**Problem to solve**
Exactly as written, write out the lines below from the first to the one containing "Ведётся обработка данных", inclusive. Pictures do not belong in the copy.

**Listed records**
________________________________________
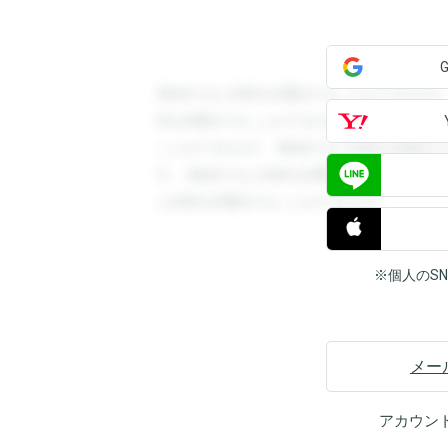
登録すると回答を閲覧することができます
答を閲覧することができます。登録すると
ことができます。登録すると回答を閲覧す
す。登録すると回答を閲覧することができ
と回答を閲覧することができます。
※個人のS
メー
アカウン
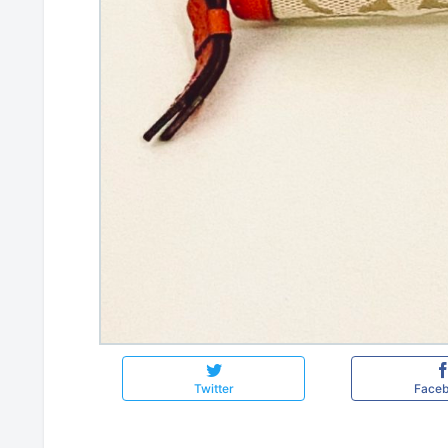
Twitter
Face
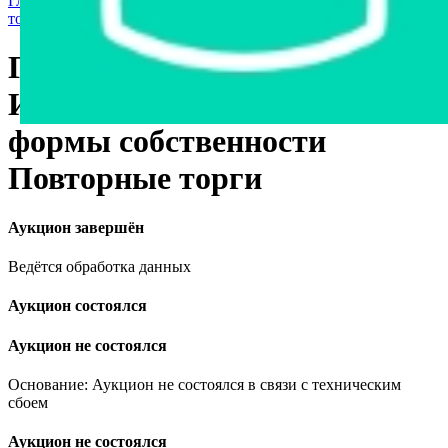
Главная страница
›
Продажа государственного имущества с
торгов
›
Транспорт
›
Грузовые автомобили
ГАЗ А32R32, 2016
Имущество государственной
формы собственности
Повторные торги
Аукцион завершён
Ведётся обработка данных
Аукцион состоялся
Аукцион не состоялся
Основание: Аукцион не состоялся в связи с техническим
сбоем
Аукцион не состоялся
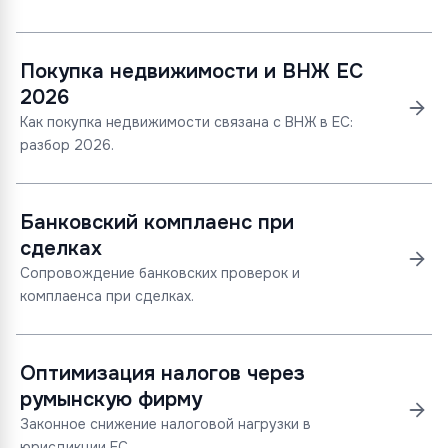
Покупка недвижимости и ВНЖ ЕС
2026
Как покупка недвижимости связана с ВНЖ в ЕС:
разбор 2026.
Банковский комплаенс при
сделках
Сопровождение банковских проверок и
комплаенса при сделках.
Оптимизация налогов через
румынскую фирму
Законное снижение налоговой нагрузки в
юрисдикции ЕС.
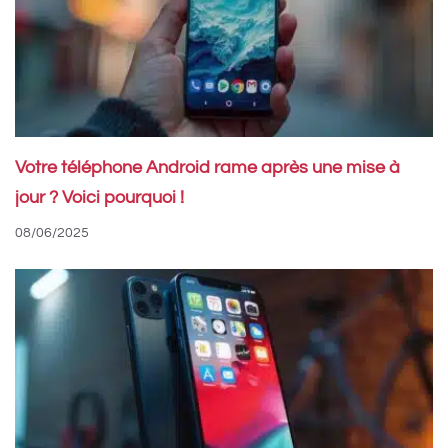
Votre téléphone Android rame après une mise à
jour ? Voici pourquoi !
08/06/2025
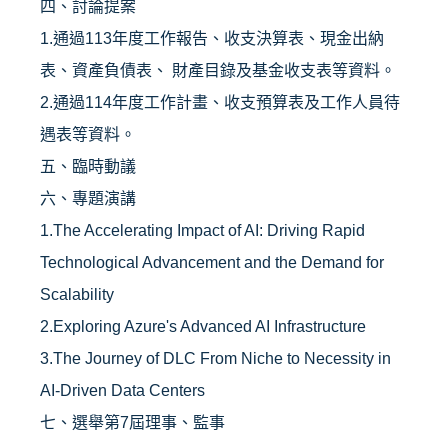
四、討論提案
1.通過113年度工作報告、收支決算表、現金出納
表、資產負債表、 財產目錄及基金收支表等資料。
2.通過114年度工作計畫、收支預算表及工作人員待
遇表等資料。
五、臨時動議
六、專題演講
1.
The Accelerating Impact of AI: Driving Rapid
Technological Advancement and the Demand for
Scalability
2.
Exploring Azure's Advanced AI Infrastructure
3.The Journey of DLC From Niche to Necessity in
AI-Driven Data Centers
七、選舉第7屆理事、監事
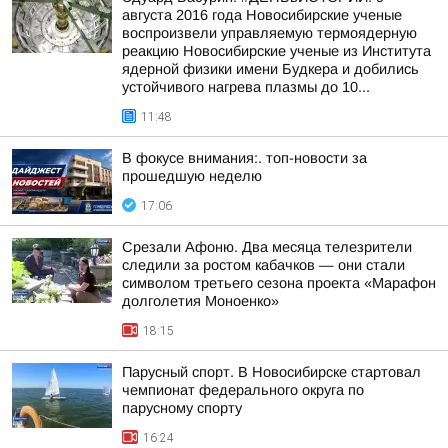
августа 2016 года Новосибирские ученые
воспроизвели управляемую термоядерную
реакцию Новосибирские ученые из Института
ядерной физики имени Будкера и добились
устойчивого нагрева плазмы до 10...
11:48
В фокусе внимания:. топ-новости за
прошедшую неделю
17:06
Срезали Афоню. Два месяца телезрители
следили за ростом кабачков — они стали
символом третьего сезона проекта «Марафон
долголетия Моноенко»
18:15
Парусный спорт. В Новосибирске стартовал
чемпионат федерального округа по
парусному спорту
16:24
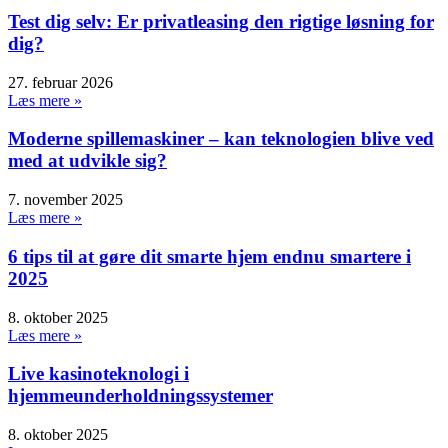
Test dig selv: Er privatleasing den rigtige løsning for
dig?
27. februar 2026
Læs mere »
Moderne spillemaskiner – kan teknologien blive ved
med at udvikle sig?
7. november 2025
Læs mere »
6 tips til at gøre dit smarte hjem endnu smartere i
2025
8. oktober 2025
Læs mere »
Live kasinoteknologi i
hjemmeunderholdningssystemer
8. oktober 2025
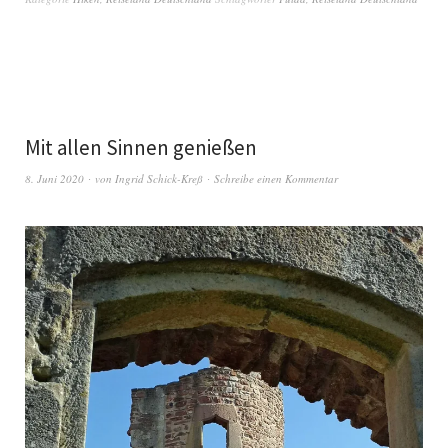
Mit allen Sinnen genießen
8. Juni 2020
von
Ingrid Schick-Kreß
Schreibe einen Kommentar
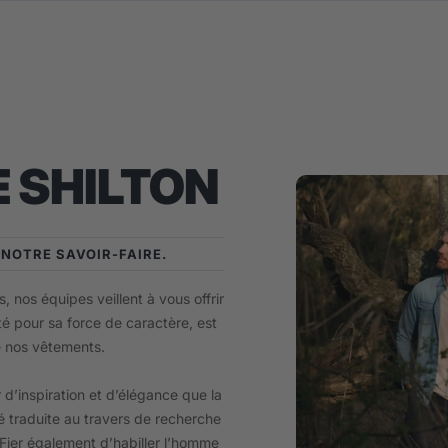
 SHILTON
E NOTRE SAVOIR-FAIRE.
, nos équipes veillent à vous offrir
té pour sa force de caractère, est
e nos vêtements.
 d’inspiration et d’élégance que la
 traduite au travers de recherche
. Fier également d’habiller l’homme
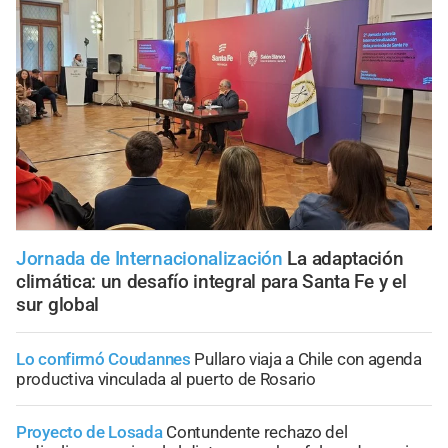
Jornada de Internacionalización
La adaptación
climática: un desafío integral para Santa Fe y el
sur global
Lo confirmó Coudannes
Pullaro viaja a Chile con agenda
productiva vinculada al puerto de Rosario
Proyecto de Losada
Contundente rechazo del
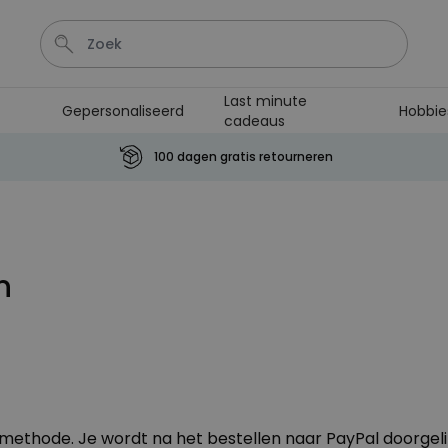
Last minute
Gepersonaliseerd
Hobbie
cadeaus
Sleutel
Hout
Lamp
Tas
Mok
100 dagen gratis retourneren
Personaliseerbaar
Aperol Spritz Glas met Naam
Gegraveerd
Meer dan
n
19.400
keer
16,99 €
gekocht
Personaliseerbaar
Gepersonaliseerde boxershort
met gezicht en tekst
Meer dan
11.600
keer
29,99 €
gekocht
aalmethode. Je wordt na het bestellen naar PayPal doorgeli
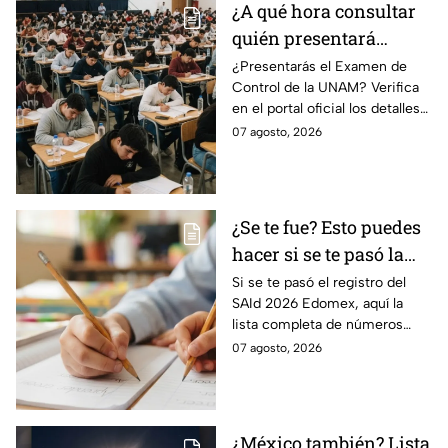
¿A qué hora consultar
quién presentará
examen de control?
¿Presentarás el Examen de
Control de la UNAM? Verifica
en el portal oficial los detalles
de tu cita y los puntajes
07 agosto, 2026
mínimos requeridos para esta
prueba.
¿Se te fue? Esto puedes
hacer si se te pasó la
fecha de preinscripción
Si se te pasó el registro del
SAId 2026 Edomex, aquí la
SAID Edomex 2026
lista completa de números
telefónicos y correos de
07 agosto, 2026
atención directa por nivel
escolar para solucionarlo.
¿México también? Lista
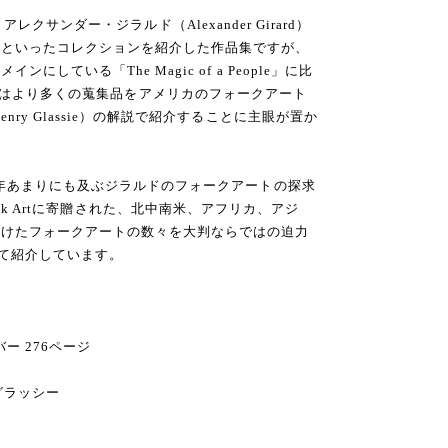
と同じくアレクサンダー・ジラルド（Alexander Girard）
具といったコレクションを紹介した作品集ですが、
している「The Magic of a People」に比
lk Art」はより多くの蒐集品をアメリカのフォークアート
ry Glassie）の解説で紹介することに主眼が置か
0年あまりにも及ぶジラルドのフォークアートの探求
nal Folk Artに寄贈された、北中南米、アフリカ、アジ
つけたフォークアートの数々を大判ならではの迫力
って紹介しています。
バー 276ページ
ー・グラッシー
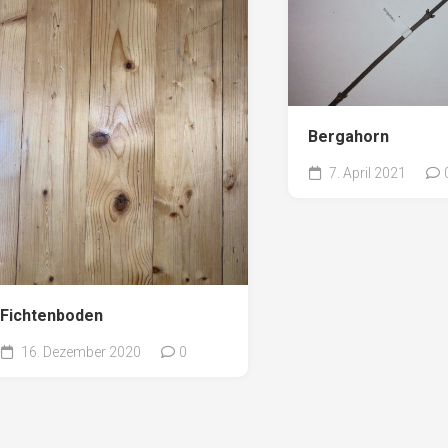
Bergahorn
7. April 2021
Fichtenboden
16. Dezember 2020
0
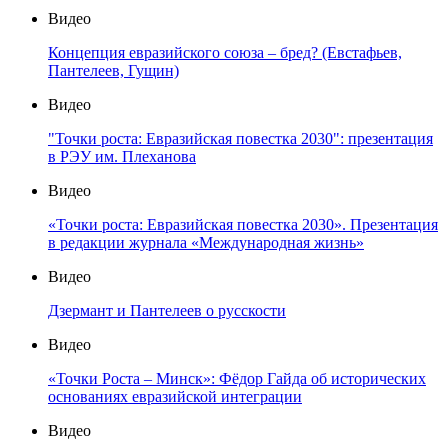
Видео
Концепция евразийского союза – бред? (Евстафьев,
Пантелеев, Гущин)
Видео
"Точки роста: Евразийская повестка 2030": презентация
в РЭУ им. Плеханова
Видео
«Точки роста: Евразийская повестка 2030». Презентация
в редакции журнала «Международная жизнь»
Видео
Дзермант и Пантелеев о русскости
Видео
«Точки Роста – Минск»: Фёдор Гайда об исторических
основаниях евразийской интеграции
Видео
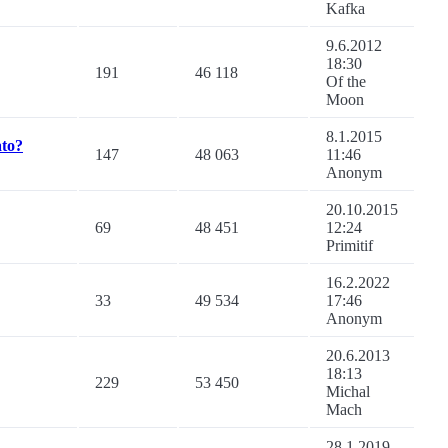
Kafka
9.6.2012
18:30
191
46 118
Of the
Moon
8.1.2015
ato?
147
48 063
11:46
Anonym
20.10.2015
69
48 451
12:24
Primitif
16.2.2022
33
49 534
17:46
Anonym
20.6.2013
18:13
229
53 450
Michal
Mach
28.1.2019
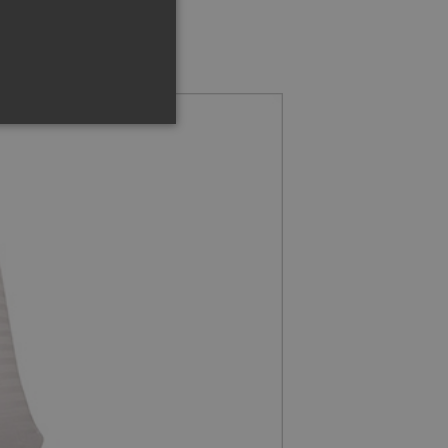
 del mercado.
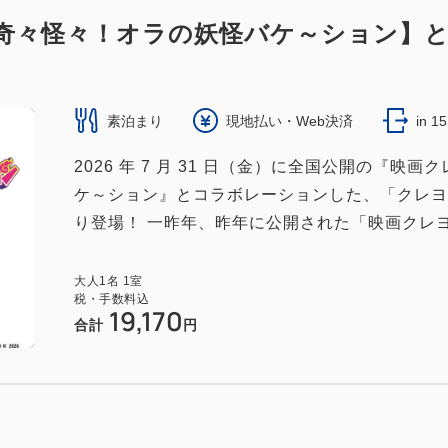
 奇々怪々！オラの妖怪バケ～ション】
素泊まり
現地払い・Web決済
in 1
2026 年 7 月 31 日（金）に全国公開の『
ケ～ション』とコラボレーションした、「クレヨン
り登場！ 一昨年、昨年に公開された「映画クレヨ
大人
1
名
1
室
税・手数料込
19,170
合計
円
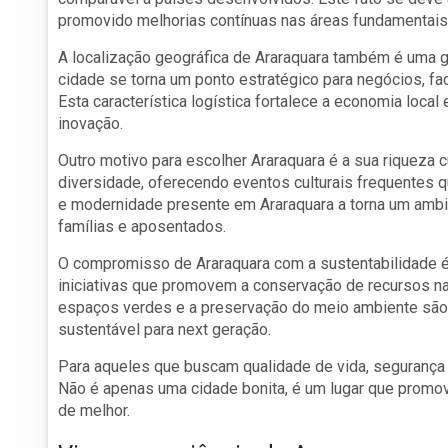
promovido melhorias contínuas nas áreas fundamentais
A localização geográfica de Araraquara também é uma g
cidade se torna um ponto estratégico para negócios, fa
Esta característica logística fortalece a economia loca
inovação.
Outro motivo para escolher Araraquara é a sua riqueza c
diversidade, oferecendo eventos culturais frequentes q
e modernidade presente em Araraquara a torna um ambien
famílias e aposentados.
O compromisso de Araraquara com a sustentabilidade é
iniciativas que promovem a conservação de recursos nat
espaços verdes e a preservação do meio ambiente são pr
sustentável para next geração.
Para aqueles que buscam qualidade de vida, segurança 
Não é apenas uma cidade bonita, é um lugar que promove
de melhor.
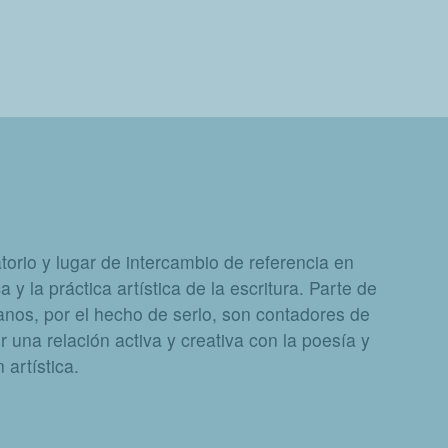
orio y lugar de intercambio de referencia en
a y la práctica artística de la escritura. Parte de
nos, por el hecho de serlo, son contadores de
 una relación activa y creativa con la poesía y
artística.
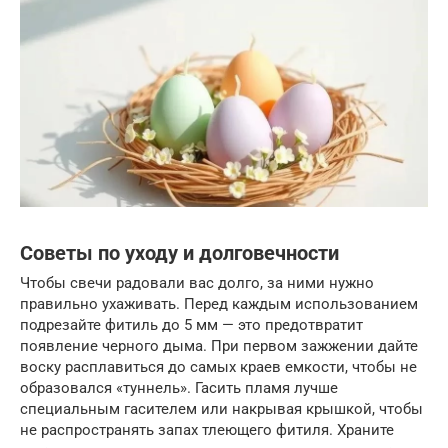
Советы по уходу и долговечности
Чтобы свечи радовали вас долго, за ними нужно
правильно ухаживать. Перед каждым использованием
подрезайте фитиль до 5 мм — это предотвратит
появление черного дыма. При первом зажжении дайте
воску расплавиться до самых краев емкости, чтобы не
образовался «туннель». Гасить пламя лучше
специальным гасителем или накрывая крышкой, чтобы
не распространять запах тлеющего фитиля. Храните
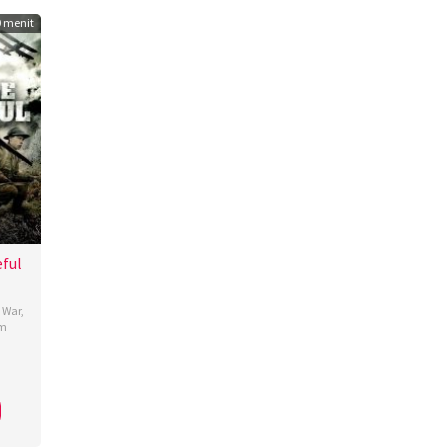
 menit
eful
,
War
,
om
nnor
________________________________________
**Exercise response**
登録すると回答を閲覧することができます
答を閲覧することができます。登録すると
ことができます。登録すると回答を閲覧す
す。登録すると回答を閲覧することができ
と回答を閲覧することができます。
※個人のS
メー
アカウン
Twitter
Face
Главная страница
›
Продажа государственного имущества с
торгов
›
Транспорт
›
Грузовые автомобили
ГАЗ А32R32, 2016
Имущество государственной
формы собственности
Повторные торги
Аукцион завершён
Ведётся обработка данных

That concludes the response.